Ivan is an internationally renowned speaker, bestselling author, award-winning performance coach, in-demand consultant, prominent educator and accomplished leader. He has spent his career leading cultural transformation, inspiring people to believe in themselves, creating cohesive teams, and unlocking the secret to surpassing expectations. Ivan served as Director of Athletics at Ryerson University for a decade, and is now the Vice-Provost of Student Affairs at Dalhousie University, where he leads the university’s effort to promote interconnectedness and belonging among a diverse student body.

Swathi Shanmukhasundaram

Swathi is a 25-year-old law graduate, Indian-born migrant, and proud Tamil woman from Melbourne, Australia who advocates for the promotion of mental health literacy in refugee and migrant communities.

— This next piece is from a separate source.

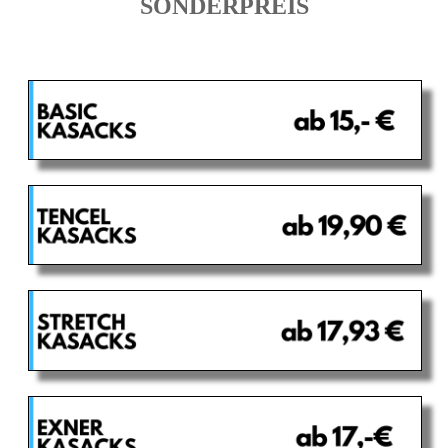
SONDERPREIS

Swathi currently leads The Vermilion Project, where she fuses her love for law, advocacy and community to promote the economic and social participation of people affected by mental health conditions and invisible illnesses. She was recognised as a Young Social Pioneer by the Foundation for Young Australians, Create Change Fellow at Democracy in Colour, Global Shaper (an initiative of the World Economic Forum), and is the Victorian State Representative for the Youth Advocacy Network to MYAN Australia.  She currently balances all of that while working in the not-for-profit and legal sectors in Melbourne.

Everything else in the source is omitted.